# Collection entries
....

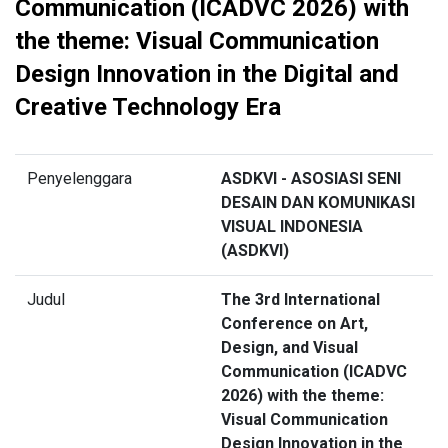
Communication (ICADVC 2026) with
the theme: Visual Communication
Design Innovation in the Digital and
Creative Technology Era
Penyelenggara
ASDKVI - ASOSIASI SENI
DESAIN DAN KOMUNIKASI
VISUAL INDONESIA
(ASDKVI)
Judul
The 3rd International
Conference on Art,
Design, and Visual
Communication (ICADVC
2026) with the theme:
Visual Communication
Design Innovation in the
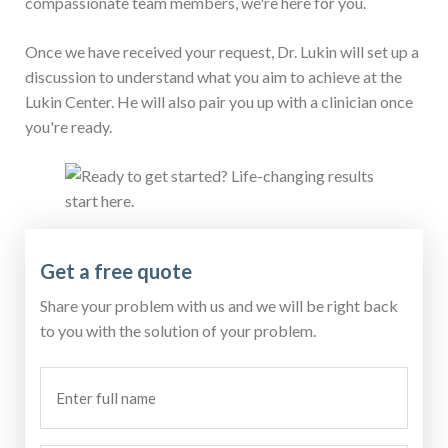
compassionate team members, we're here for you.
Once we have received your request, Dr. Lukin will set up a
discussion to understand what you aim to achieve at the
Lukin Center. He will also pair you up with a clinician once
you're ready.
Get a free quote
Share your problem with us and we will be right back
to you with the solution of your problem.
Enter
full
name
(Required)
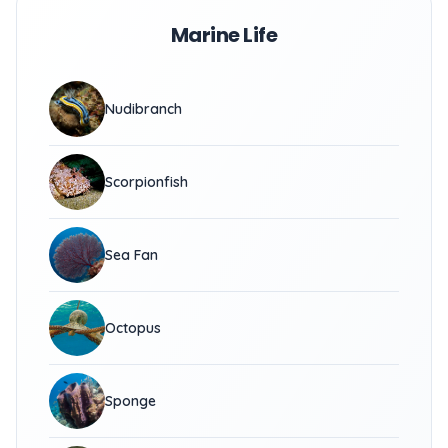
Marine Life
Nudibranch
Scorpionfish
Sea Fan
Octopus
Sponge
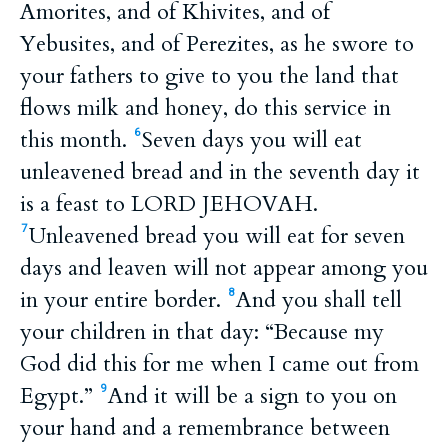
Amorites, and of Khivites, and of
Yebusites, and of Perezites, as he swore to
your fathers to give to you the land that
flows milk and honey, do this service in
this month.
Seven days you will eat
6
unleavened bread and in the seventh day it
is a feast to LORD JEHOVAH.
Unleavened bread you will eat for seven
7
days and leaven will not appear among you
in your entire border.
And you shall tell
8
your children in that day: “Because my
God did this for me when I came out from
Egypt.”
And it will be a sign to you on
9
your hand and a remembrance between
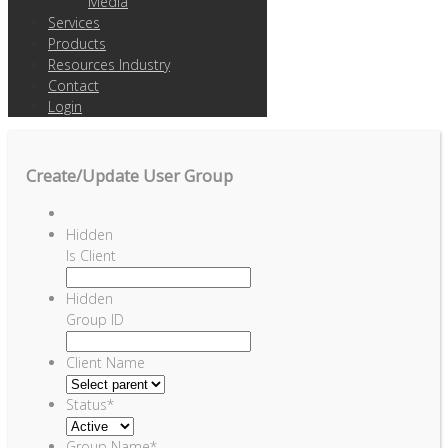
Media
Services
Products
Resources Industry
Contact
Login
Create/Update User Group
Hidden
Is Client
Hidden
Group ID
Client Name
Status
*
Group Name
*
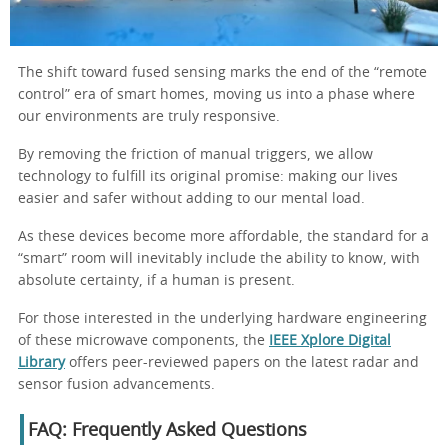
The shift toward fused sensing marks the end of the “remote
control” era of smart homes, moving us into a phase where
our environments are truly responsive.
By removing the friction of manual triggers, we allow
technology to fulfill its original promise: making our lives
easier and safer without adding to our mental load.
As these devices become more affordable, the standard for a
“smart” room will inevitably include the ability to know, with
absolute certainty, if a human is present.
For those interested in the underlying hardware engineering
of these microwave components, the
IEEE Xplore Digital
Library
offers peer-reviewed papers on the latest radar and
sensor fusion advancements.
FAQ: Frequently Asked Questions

....

# Exercise objective
Each line in which the string "these" is found must be copied from the data.

# Solution to the exercise
As these devices become more affordable, the standard for a
of these microwave components, the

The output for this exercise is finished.